Avellino

 

di Carmine Quaglia

"Giocheremo contro una buonissima squadra, una squadra che in estate ha cambiato molto ma ha preso giocatori importanti. Uno, Caleb Green, lo conosco perché è stato con me a Sassari e sta giocando molto bene. Però anche gli altri sono giocatori forti che hanno fatto l’Eurolega". Meo Sacchetti, coach della Vanoli Cremona, ha presentato così la sfida con la Sidigas Avellino, in programma domani, alle 17, al PalaRadi: "Praticamente non hanno punti deboli e noi dovremo fare una partita al nostro massimo livello, però la pallacanestro è bella perché non sempre vince il più forte. Sicuramente rispetto a Trento dobbiamo fare più canaestro e abbiamo le qualità per farlo. Però è altrettanto vero che sabato scorso abbiamo fatto un primo tempo con una bellissima difesa. - ha spiegato il coach dei lombardi nella conferenza stampa pre-gara - È logico che poi abbiamo tirato un po’ il fiato e Trento ha cercato di cambiare le cose, così c’è stato un attimo di sbandamento però abbiamo sempre avuto l’atteggiamento giusto sotto l’aspetto mentale. Loro nelle ultime due partite, con il risultato in palio, si sono certamente espressi molto bene. Hanno gestito la partita senza sforzo sia in campionato contro Cantù che in coppa. È logico che per arrivare a un livello ancora superiore hanno bisogno di avere la squadra al completo, anche loro sono ancora in costruzione ed è anche giusto che non siano al top adesso. Però anche noi pensiamo di avere dei margini di miglioramento, abbiamo infatti dei giocatori che possono fare più di quello che stanno facendo, ma quello che mi piace è che in allenamento c’è un bel atteggiamento. Questo è importante.
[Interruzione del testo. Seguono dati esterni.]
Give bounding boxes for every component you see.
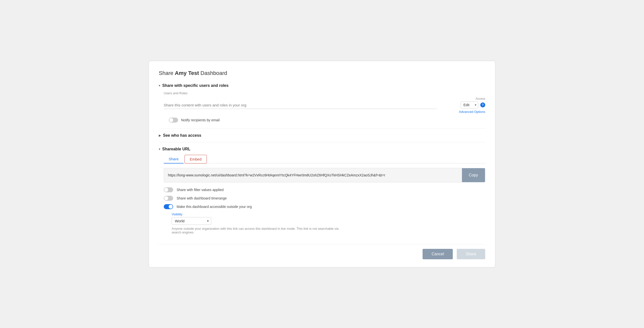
shareable-url-title: Shareable URL (162, 147, 190, 151)
notify-toggle[interactable] (169, 118, 178, 123)
share-button[interactable]: Share (457, 249, 485, 259)
visibility-label: Visibility (172, 213, 485, 216)
shareable-url-section-header[interactable]: ▾ Shareable URL (159, 147, 485, 151)
chevron-right-icon: ▶ (159, 134, 161, 137)
modal-title: Share Amy Test Dashboard (159, 70, 485, 76)
users-roles-label: Users and Roles (164, 91, 485, 95)
outside-org-row: Make this dashboard accessible outside y… (164, 204, 485, 209)
notify-row: Notify recipients by email (169, 118, 485, 123)
access-description: Anyone outside your organization with th… (172, 227, 345, 234)
users-input-row: Access Edit View ? Advanced Options (164, 97, 485, 114)
url-copy-row: https://long-www.sumologic.net/ui/dashbo… (164, 168, 485, 182)
modal-footer: Cancel Share (159, 244, 485, 259)
chevron-down-icon: ▾ (159, 84, 160, 87)
filter-values-label: Share with filter values applied (176, 188, 224, 192)
outside-org-toggle[interactable] (164, 204, 173, 209)
world-select-row: World Allowlisted IPs (172, 217, 485, 225)
filter-values-toggle[interactable] (164, 187, 173, 192)
shareable-url-section: ▾ Shareable URL Share Embed https://long… (159, 147, 485, 234)
world-select-wrapper: World Allowlisted IPs (172, 217, 211, 225)
share-users-section-content: Users and Roles Access Edit View ? Advan… (159, 91, 485, 123)
outside-org-label: Make this dashboard accessible outside y… (176, 205, 252, 209)
see-access-section-title: See who has access (163, 133, 201, 138)
timerange-label: Share with dashboard timerange (176, 196, 227, 200)
divider-1 (159, 128, 485, 129)
access-select-row: Edit View ? (461, 101, 485, 108)
see-access-section-header[interactable]: ▶ See who has access (159, 133, 485, 138)
chevron-down-icon-2: ▾ (159, 147, 160, 151)
shareable-url-text: https://long-www.sumologic.net/ui/dashbo… (164, 169, 462, 181)
users-roles-input[interactable] (164, 101, 437, 109)
timerange-row: Share with dashboard timerange (164, 196, 485, 201)
world-select[interactable]: World Allowlisted IPs (172, 217, 211, 225)
cancel-button[interactable]: Cancel (422, 249, 453, 259)
share-users-section-header[interactable]: ▾ Share with specific users and roles (159, 83, 485, 88)
tabs-row: Share Embed (164, 155, 485, 163)
tab-share[interactable]: Share (164, 155, 184, 163)
share-users-section-title: Share with specific users and roles (162, 83, 228, 88)
tab-embed[interactable]: Embed (184, 155, 207, 163)
access-select-wrapper: Edit View (461, 101, 478, 108)
divider-2 (159, 142, 485, 142)
modal-title-bold: Amy Test (175, 70, 199, 76)
notify-label: Notify recipients by email (181, 118, 220, 122)
copy-button[interactable]: Copy (462, 168, 485, 182)
filter-values-row: Share with filter values applied (164, 187, 485, 192)
timerange-toggle[interactable] (164, 196, 173, 201)
help-icon[interactable]: ? (480, 102, 485, 107)
access-block: Access Edit View ? Advanced Options (441, 97, 485, 114)
advanced-options-link[interactable]: Advanced Options (459, 110, 485, 114)
access-select[interactable]: Edit View (461, 101, 478, 108)
share-modal: Share Amy Test Dashboard ▾ Share with sp… (148, 61, 496, 267)
access-label: Access (476, 97, 485, 100)
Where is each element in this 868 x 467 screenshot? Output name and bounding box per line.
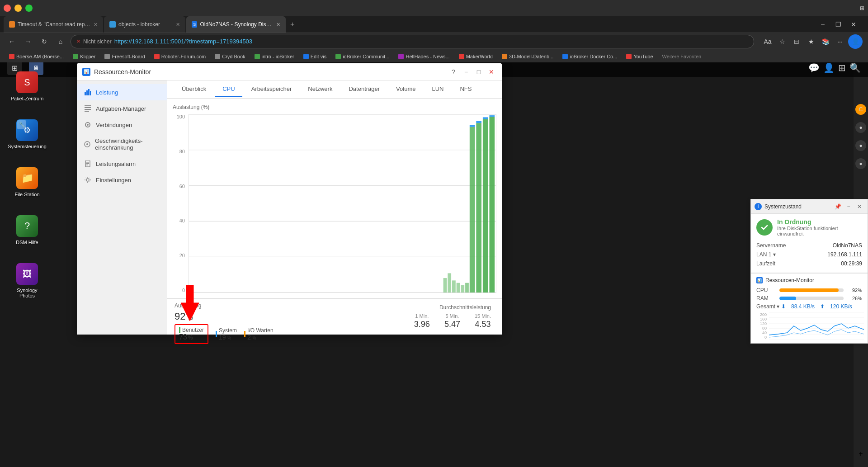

Contro Avellino c’è bisogno di un atteggiamento di sfida a una grande squadra ma sono sicuro che queste sfide piacciono ai ragazzi. Poi la squadra che si dimostrerà più forte vincerà; non ci sono problemi".

L'effetto PalaRadi: "Domenica torniamo finalmente a giocare davanti al nostro pubblico e vogliamo far vedere una faccia bella di questa nostra squadra. Abbiamo infatti dei limiti ma i nostri sono tutti giocatori che, come si dice in gergo, si sbattono e questa è una cosa che penso il pubblico apprezzi. L’atteggiamento di questi giocatori è importante al di là del bene o del male che possono fare sotto l’aspetto tecnico e tattico. Per una squadra come la nostra l’atteggiamento è infatti basilare”.